El Ayuntamiento de Las Palmas de Gran Canaria ha dado la orden definitiva a la Policía Local para clausurar y precintar la emblemática panadería Miguel Díaz, un negocio que llevaba encendiendo sus hornos desde el año 1920 en la calle Viera y Clavijo. El motivo principal del cierre no está ligado a normativas actuales de sanidad o calidad, sino a la carencia absoluta de licencia de apertura o declaración responsable para ejercer su actividad comercial.
El proceso que ha llevado a esta drástica decisión municipal comenzó con una reclamación interpuesta por los residentes del edificio Kühner. Estos vecinos acudieron a las autoridades para denunciar las continuas molestias que el humo, las cenizas y el hollín del horno generaban en sus viviendas particulares.
Al investigar esta queja, los técnicos del área de Urbanismo realizaron un hallazgo sorprendente: el negocio no contaba con los permisos necesarios para operar legalmente. El Consistorio, no obstante, no ha ofrecido explicaciones de cómo una industria de este tipo pudo funcionar durante 105 años sin que la administración detectara la falta de documentación pertinente.
Pulso en los tribunales
La disputa administrativa y legal entre la propiedad de la panadería y el Ayuntamiento se ha ido intensificando paulatinamente. En octubre de 2025, el Ayuntamiento exigió la paralización inmediata de la producción de pan, advirtiendo del precinto de las instalaciones si se ignoraba la orden. Poco después, en el mes de noviembre, el Consistorio rechazó el recurso de los dueños para suspender el cierre, argumentando de forma tajante que el simple paso del tiempo no otorga legalidad a una actividad que carece de los permisos básicos.

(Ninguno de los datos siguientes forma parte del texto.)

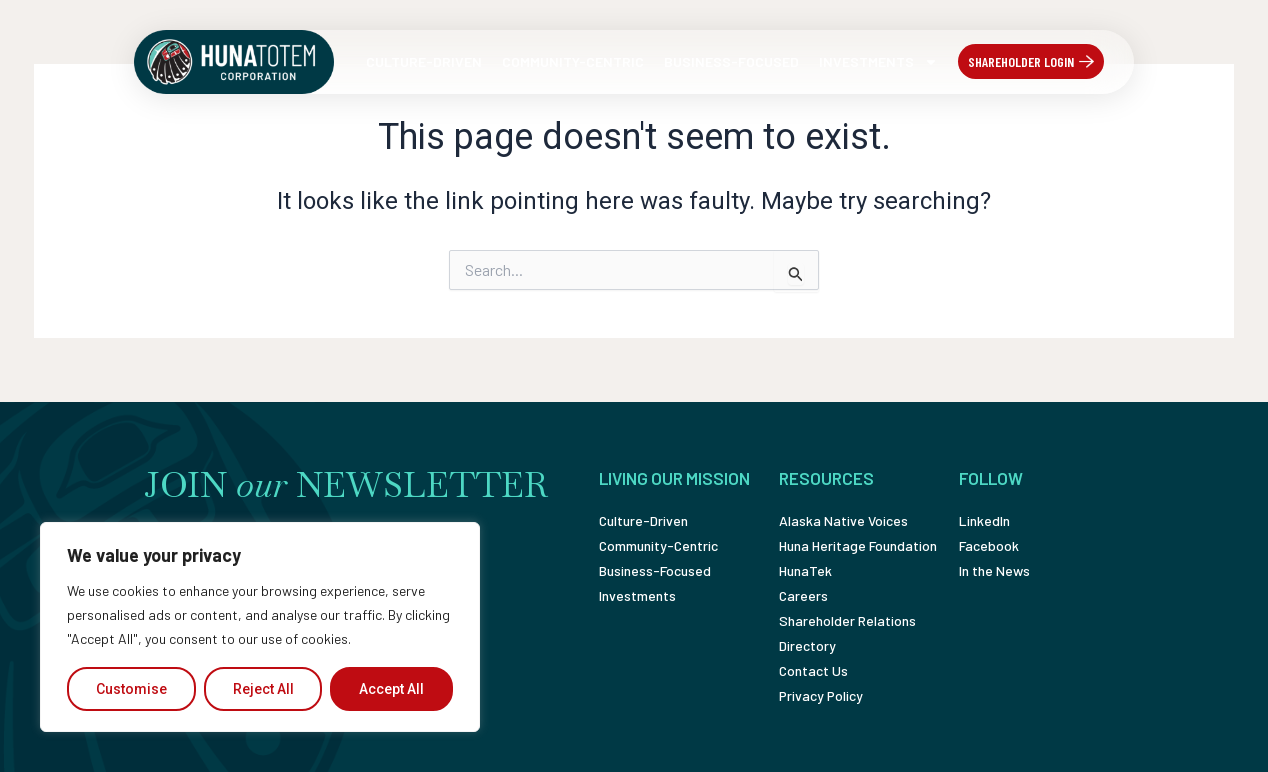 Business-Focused (731, 61)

La tensión aumentó a finales de diciembre, cuando una inspección de la Policía Local certificó que el horno seguía operando con total normalidad a pesar de las advertencias previas.
Ante la negativa de los propietarios a detener la actividad y a la espera de un pronunciamiento judicial sobre posibles medidas cautelares, el gobierno municipal emitió el pasado 24 de febrero una nueva resolución que insta al precinto forzoso del local. Para culminar el proceso, el primer teniente de alcalde, Pedro Quevedo, firmó un decreto el pasado 4 de marzo para autorizar la defensa judicial del Ayuntamiento frente a los recursos interpuestos por los dueños, dejando el futuro del centenario negocio en manos de los tribunales.
Adiós a un local histórico
Esta inminente clausura supone un duro golpe para el patrimonio histórico y etnográfico de la capital grancanaria. Según consta en los registros de la Fedac, los orígenes del establecimiento se remontan a hace más de un siglo, cuando Juan Díaz Sosa invirtió un premio de lotería de cien mil pesetas para abrir este despacho en un edificio que data de 1894. Durante décadas, la panadería trascendió su función de abastecimiento en el barrio de Triana para convertirse en un popular punto de reunión, frecuentado históricamente por los aficionados a las peleas de gallos que acudían al cercano teatro Cuyás.